→ EXERCISE DETAILS
Search term "velmi": please copy every line of the records below that contains it.

→ DATA FOR REVIEW
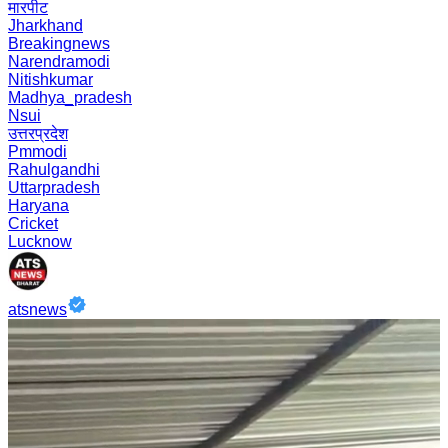
मारपीट
Jharkhand
Breakingnews
Narendramodi
Nitishkumar
Madhya_pradesh
Nsui
उत्तरप्रदेश
Pmmodi
Rahulgandhi
Uttarpradesh
Haryana
Cricket
Lucknow
atsnews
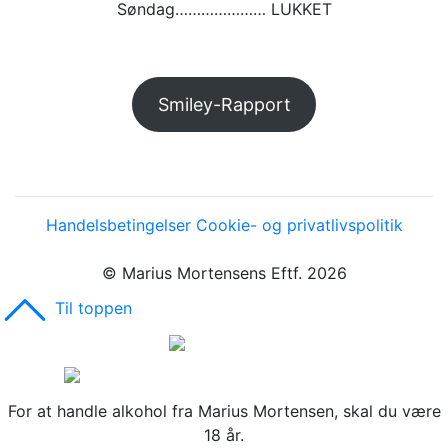
Søndag………………… LUKKET
Smiley-Rapport
Handelsbetingelser
Cookie- og privatlivspolitik
© Marius Mortensens Eftf. 2026
Til toppen
For at handle alkohol fra Marius Mortensen, skal du være
18 år.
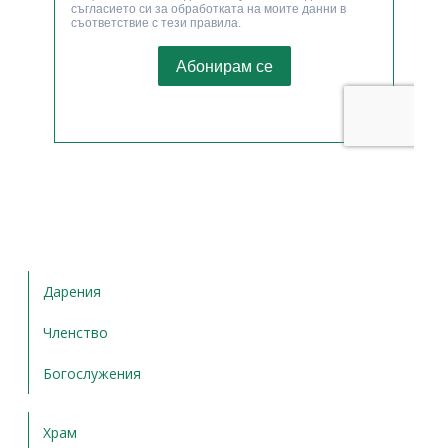
Дарения
Членство
Богослужения
Храм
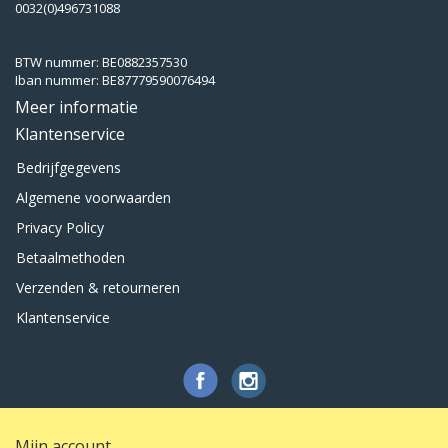
0032(0)496731088
BTW nummer: BE0882357530
Iban nummer: BE87779590076494
Meer informatie
Klantenservice
Bedrijfgegevens
Algemene voorwaarden
Privacy Policy
Betaalmethoden
Verzenden & retourneren
Klantenservice
Mijn account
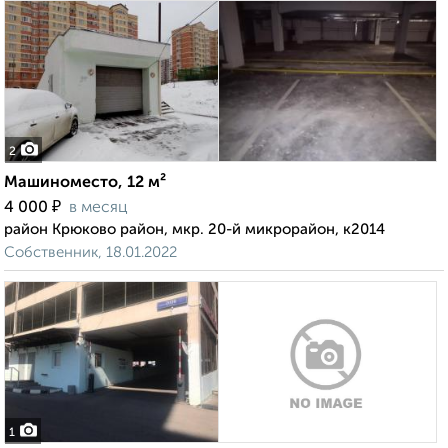
2
Машиноместо, 12 м²
₽
4 000
в месяц
район Крюково район, мкр. 20-й микрорайон, к2014
Собственник, 18.01.2022
1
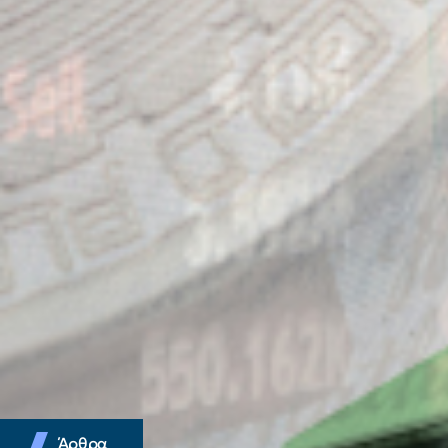
Άρθρα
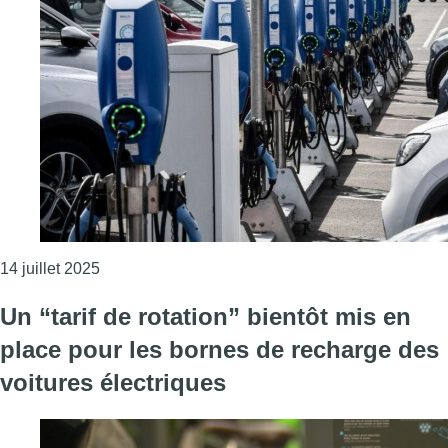
Consulter l'article "Le marché automobile dominé 
14 juillet 2025
Un “tarif de rotation” bientôt mis en
place pour les bornes de recharge des
voitures électriques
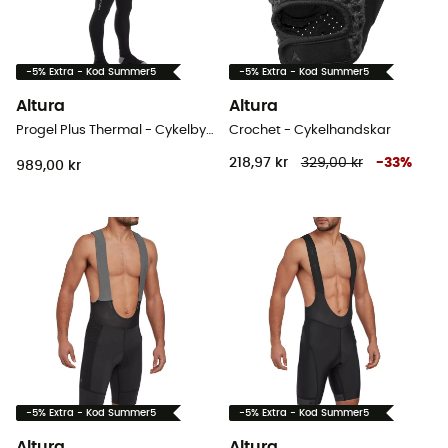
-5% Extra - Kod Summer5
-5% Extra - Kod Summer5
Altura
Altura
Progel Plus Thermal - Cykelbyxa Herr
Crochet - Cykelhandskar
218,97 kr
329,00 kr
-
33
%
989,00 kr
-5% Extra - Kod Summer5
-5% Extra - Kod Summer5
Altura
Altura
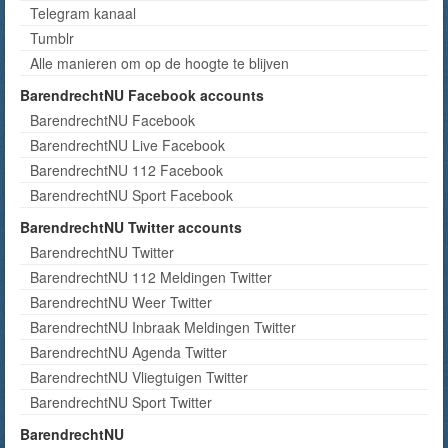
Telegram kanaal
Tumblr
Alle manieren om op de hoogte te blijven
BarendrechtNU Facebook accounts
BarendrechtNU Facebook
BarendrechtNU Live Facebook
BarendrechtNU 112 Facebook
BarendrechtNU Sport Facebook
BarendrechtNU Twitter accounts
BarendrechtNU Twitter
BarendrechtNU 112 Meldingen Twitter
BarendrechtNU Weer Twitter
BarendrechtNU Inbraak Meldingen Twitter
BarendrechtNU Agenda Twitter
BarendrechtNU Vliegtuigen Twitter
BarendrechtNU Sport Twitter
BarendrechtNU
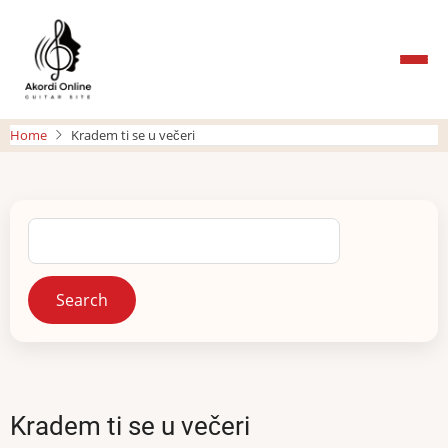
Skip
to
main
content
Home
Kradem ti se u večeri
Search
Kradem ti se u večeri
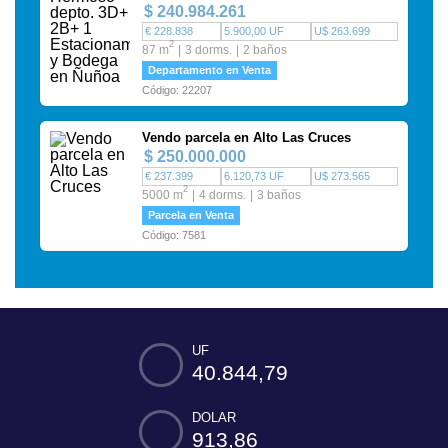
$ 240.984.261
€ 228.838
5.900,00 UF
U$ 263.699
2
87 m
3 dorms.
2 baños
Departamento en Venta
Código: 22207
Vendo parcela en Alto Las Cruces
$ 250.000.000
€ 237.399
6.120,73 UF
U$ 273.565
2
5000 m
4 dorms.
3 baños
Parcela en Venta
Código: 7581
UF
40.844,79
DOLAR
913,86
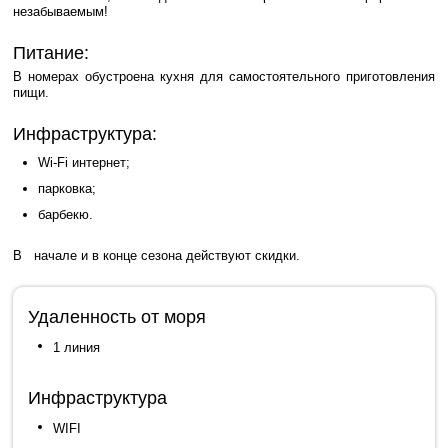
незабываемым!
Питание:
В номерах обустроена кухня для самостоятельного приготовления
пищи.
Инфраструктура:
Wi-Fi интернет;
парковка;
барбекю.
В начале и в конце сезона действуют скидки.
Удаленность от моря
1 линия
Инфраструктура
WIFI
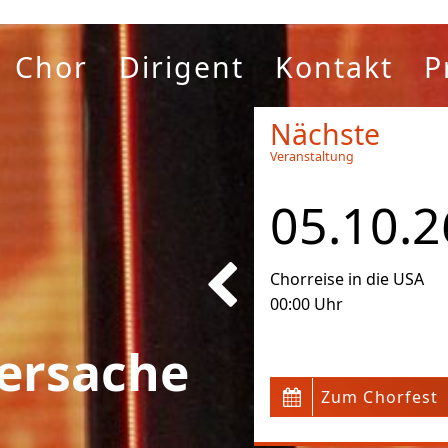
Chor
Dirigent
Kontakt
P
Nächste
Veranstaltung
05.10.2
Chorreise in die USA
00:00 Uhr
ersache
Zum Chorfest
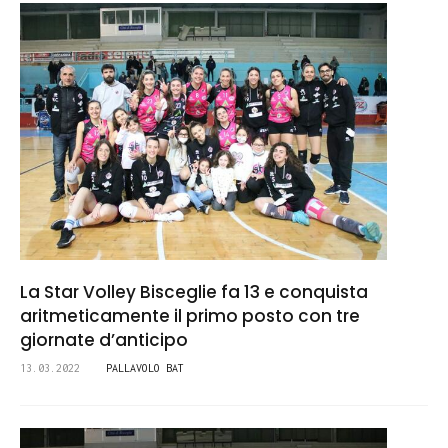
La Star Volley Bisceglie fa 13 e conquista
aritmeticamente il primo posto con tre
giornate d’anticipo
13.03.2022
PALLAVOLO BAT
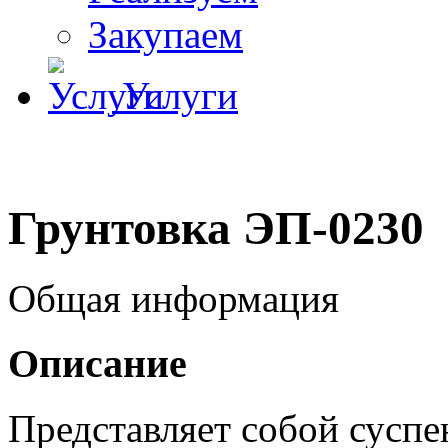
Закупаем
Услуги
Грунтовка ЭП-0230
Общая информация
Описание
Представляет собой суспе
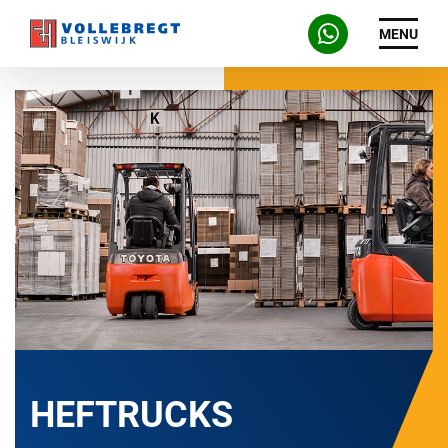
MENU
HEFTRUCKS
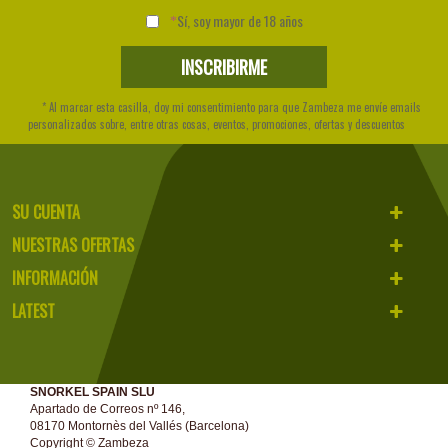
Sí, soy mayor de 18 años
* Al marcar esta casilla, doy mi consentimiento para que Zambeza me envíe emails
personalizados sobre, entre otras cosas, eventos, promociones, ofertas y descuentos
SU CUENTA
NUESTRAS OFERTAS
INFORMACIÓN
LATEST
SNORKEL SPAIN SLU
Apartado de Correos nº 146,
08170 Montornès del Vallés (Barcelona)
Copyright ©
Zambeza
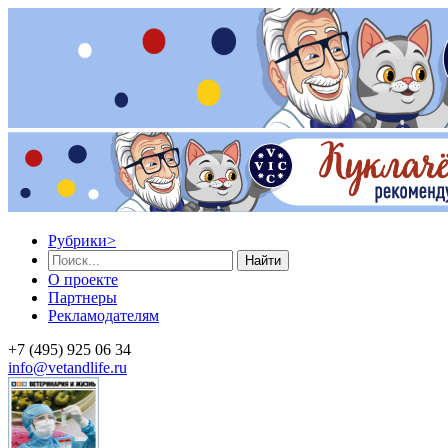
Рубрики
>
Найти
О проекте
Партнеры
Рекламодателям
+7 (495) 925 06 34
info@vetandlife.ru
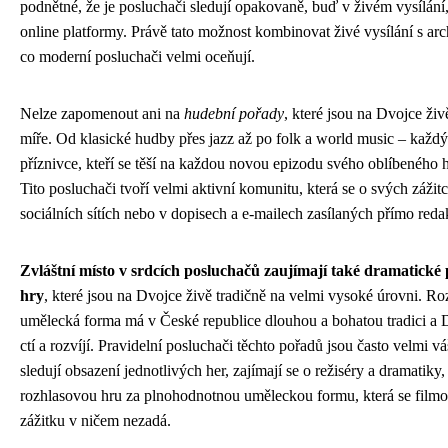
podnětné, že je posluchači sledují opakovaně, buď v živém vysílání
online platformy. Právě tato možnost kombinovat živé vysílání s ar
co moderní posluchači velmi oceňují.
Nelze zapomenout ani na
hudební pořady
, které jsou na Dvojce ži
míře. Od klasické hudby přes jazz až po folk a world music – každ
příznivce, kteří se těší na každou novou epizodu svého oblíbeného
Tito posluchači tvoří velmi aktivní komunitu, která se o svých zážit
sociálních sítích nebo v dopisech a e-mailech zasílaných přímo reda
Zvláštní místo v srdcích posluchačů zaujímají také dramatické
hry
, které jsou na Dvojce živě tradičně na velmi vysoké úrovni. Ro
umělecká forma má v České republice dlouhou a bohatou tradici a Dv
ctí a rozvíjí. Pravidelní posluchači těchto pořadů jsou často velmi v
sledují obsazení jednotlivých her, zajímají se o režiséry a dramatiky
rozhlasovou hru za plnohodnotnou uměleckou formu, která se fil
zážitku v ničem nezadá.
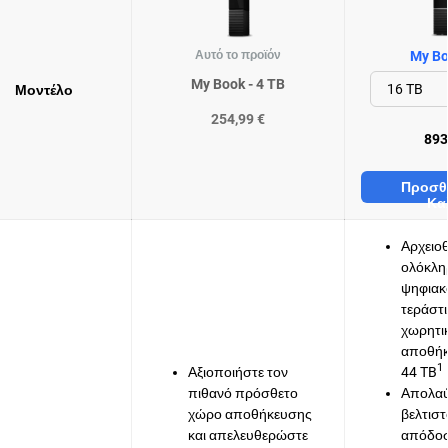
Αυτό το προϊόν
My Bo
My Book - 4 TB
Μοντέλο
254,99 €
893
Προσθ
Κα
Αρχειο
ολόκλη
ψηφιακ
τεράστ
χωρητι
αποθήκ
1
Αξιοποιήστε τον
44 TB
πιθανό πρόσθετο
Απολα
χώρο αποθήκευσης
βελτισ
και απελευθερώστε
απόδοσ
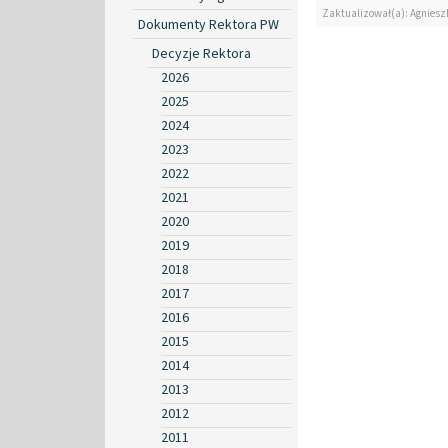
Zaktualizował(a): Agniesz
Dokumenty Rektora PW
Decyzje Rektora
2026
2025
2024
2023
2022
2021
2020
2019
2018
2017
2016
2015
2014
2013
2012
2011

→ EXERCISE SOLUTION
co moderní posluchači velmi oceňují.
Tito posluchači tvoří velmi aktivní komunitu, která se o svých zážit
, které jsou na Dvojce živě tradičně na velmi vysoké úrovni. Ro
ctí a rozvíjí. Pravidelní posluchači těchto pořadů jsou často velmi v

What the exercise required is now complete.